Petite parenthèse. L’essentiel des Africains migre aujourd’hui à l’intérieur de l’Afrique vers deux grands pôles d’attraction que sont le Maghreb et l’Afrique du Sud ; 80 % des mouvements migratoires africains se font à l’intérieur du continent noir. En effet, les populations les plus pauvres ne peuvent pas migrer très loin en Europe ou ailleurs faute de moyens et l’universitaire Stephen Smith a montré que les populations africaines pouvant émigrer en Europe font en réalité partie de la classe moyenne de leur pays de départ.
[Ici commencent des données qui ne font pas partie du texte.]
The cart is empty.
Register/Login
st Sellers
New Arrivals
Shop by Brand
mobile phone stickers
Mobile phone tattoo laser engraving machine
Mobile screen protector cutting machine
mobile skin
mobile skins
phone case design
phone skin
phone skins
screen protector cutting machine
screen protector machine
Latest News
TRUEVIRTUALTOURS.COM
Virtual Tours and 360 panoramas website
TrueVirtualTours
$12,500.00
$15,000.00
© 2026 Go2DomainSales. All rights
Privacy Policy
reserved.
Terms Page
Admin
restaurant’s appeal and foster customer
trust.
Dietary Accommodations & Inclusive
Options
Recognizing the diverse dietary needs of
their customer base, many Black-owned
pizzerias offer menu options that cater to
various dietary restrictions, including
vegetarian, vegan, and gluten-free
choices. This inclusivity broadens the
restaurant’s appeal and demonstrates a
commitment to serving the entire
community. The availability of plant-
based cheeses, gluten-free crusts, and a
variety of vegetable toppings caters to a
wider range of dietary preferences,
À ce propos, un paradoxe important a été énoncé par l’économiste britannique Paul Collier qui dit que le développement du sud fait également augmenter l’émigration du Sud vers le Nord, car elle revient à donner à ceux qui ont des envies d’ailleurs les moyens de les concrétiser.

Immigration, invasion et migrant

La distinction entre migrant et réfugié 

Petite précision sémantique avant de continuer. Le terme de réfugié renvoie à un statut reconnu par la Convention de Genève du 28 juillet 1951. Ce statut énonce que :

« toute personne craignant avec raison d’être persécutée du fait de sa race, de sa religion, de sa nationalité, de son appartenance à un certain groupe social ou de ses opinions politiques, qui se trouve hors du pays dont elle a la nationalité et qui ne peut, ou du fait de cette craindre, ne veut se réclamer de la protection de ce pays ».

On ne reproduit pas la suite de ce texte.